What's coming, through covert design (see previous post), will be destructive enough to distract from situations that otherwise could end careers. When we've reached the point where leaders need distractions of such magnitude, we will have clues beforehand, as we do now. Here are some of the crises that are in critical stages which, if populations are not distracted from them, will bite the hands that feed them:
1. Trump is playing the whole world in his mediation between Russia and Ukraine. While he pretends to scold both sides, we get hints that Russia will end up keeping Donetsk, in the Donbas region - formerly Ukrainian territory along the Russian border - an area rich in rare earth minerals necessary for the internet age. After Russia gets Donetsk and possibly other areas of Donbas, it will likely do business with the U.S.- per prearrangement - in fulfillment of a deal that will piss off so much of the world that a distraction will be required at the moment the deal becomes clear.
2. Trump's base is having doubts about him because he's hiding the Epstein files, making him appear a protector of child molesters, a career breaking perception (at least it has been), and because his policies are destroying many of their livelihoods.
He can't face America and the world much longer like this. A big terrorist attack would be useful right now, and because of its timing, collaboration with the "enemy" should be suspected.
Leaders of other countries and armies have a similar need for distraction. The situation is reminiscent of the lead-ups to the first two world wars, in which leaders surreptitiously sought conflict to escape from the mounting pressures of peace.
Here's a breakdown:
World War I: On June 28, 1914, just before the war broke out, a Serbian partisan, who was opposed to the Austro-Hungarian Empire's domination of Serbia, assassinated the Archduke Ferdinand, the heir to the Empire's throne. In a harsh ultimatum to Serbia, the Empire issued demands that, according to many historians, were so extreme they appeared designed to produce the intense Serbian response that, through multi-national alliances on both sides, triggered major war throughout Europe. Leaders took advantage of their populations' misguided belief that war would free them from their frustrated and futile seeming lives (see Aldous Huxley's 1928 novel, Point Counter Point).
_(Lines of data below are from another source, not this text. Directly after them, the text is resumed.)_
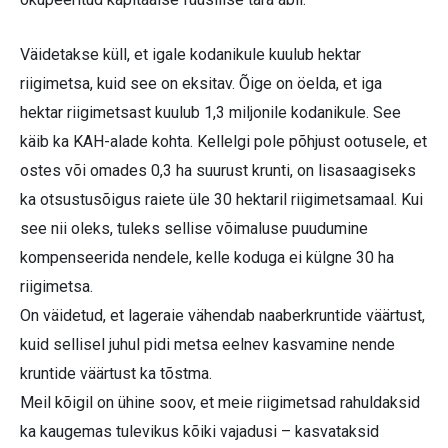
Väidetakse küll, et igale kodanikule kuulub hektar
riigimetsa, kuid see on eksitav. Õige on öelda, et iga
hektar riigimetsast kuulub 1,3 miljonile kodanikule. See
käib ka KAH-alade kohta. Kellelgi pole põhjust ootusele, et
ostes või omades 0,3 ha suurust krunti, on lisasaagiseks
ka otsustusõigus raiete üle 30 hektaril riigimetsamaal. Kui
see nii oleks, tuleks sellise võimaluse puudumine
kompenseerida nendele, kelle koduga ei külgne 30 ha
riigimetsa.
On väidetud, et lageraie vähendab naaberkruntide väärtust,
kuid sellisel juhul pidi metsa eelnev kasvamine nende
kruntide väärtust ka tõstma.
Meil kõigil on ühine soov, et meie riigimetsad rahuldaksid
ka kaugemas tulevikus kõiki vajadusi – kasvataksid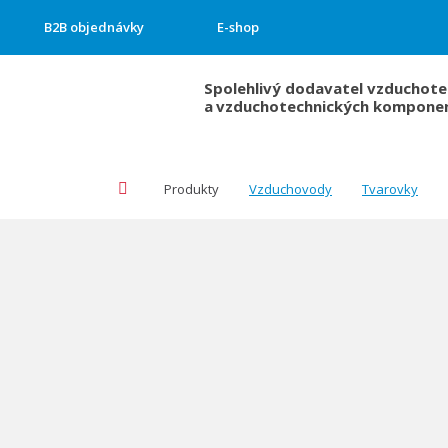
B2B objednávky
E-shop
Spolehlivý dodavatel vzduchote
a
vzduchotechnických kompone
Úvodná
Produkty
Vzduchovody
Tvarovky
stránka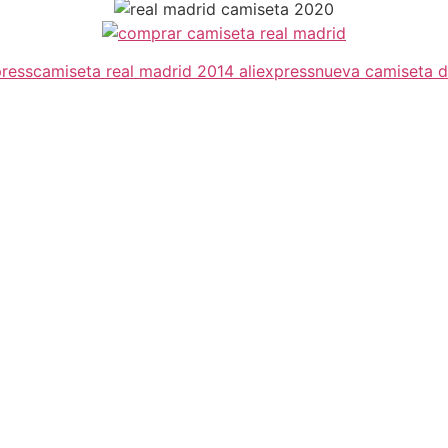
press
camiseta real madrid 2014 aliexpress
nueva camiseta d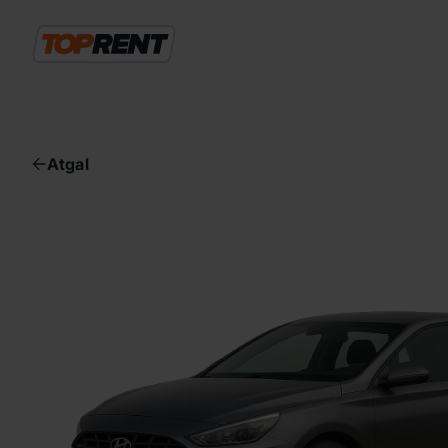
Atgal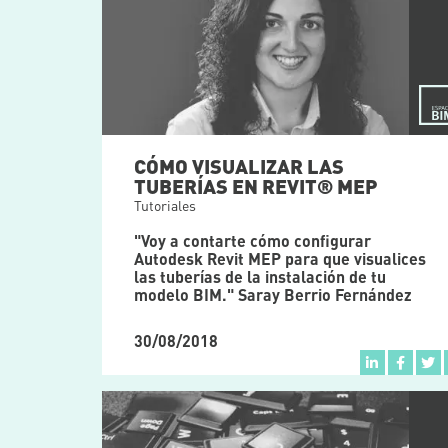
CÓMO VISUALIZAR LAS
TUBERÍAS EN REVIT® MEP
Tutoriales
"Voy a contarte cómo configurar
Autodesk Revit MEP para que visualices
las tuberías de la instalación de tu
modelo BIM." Saray Berrio Fernández
30/08/2018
World War II: In 1940, before the U.S. entered the war against Japan, Admiral James O. Richardson, Commander-in-Chief of the U.S. Pacific Fleet, warned President Roosevelt that mooring the fleet at Pearl Harbor would place it threateningly close to Japan, that it would be highly vulnerable to surprise aerial torpedo and bombing attack, and that Hawaii was too far from mainland U.S. to be adequately supplied. The fleet was deployed at Pearl Harbor anyway, because upper management needed major violence to cover its lack of better ideas.
Of course, manufactured distraction is not the only cause of violence; there is also our predilection for it. You can't, however, predict human violence based solely on its potential, since violent ideation is a constant, while you can predict violence from political tensions that, if people blame them on their leaders and are not distracted, will grow into domestic strife rather than righteous war against other countries.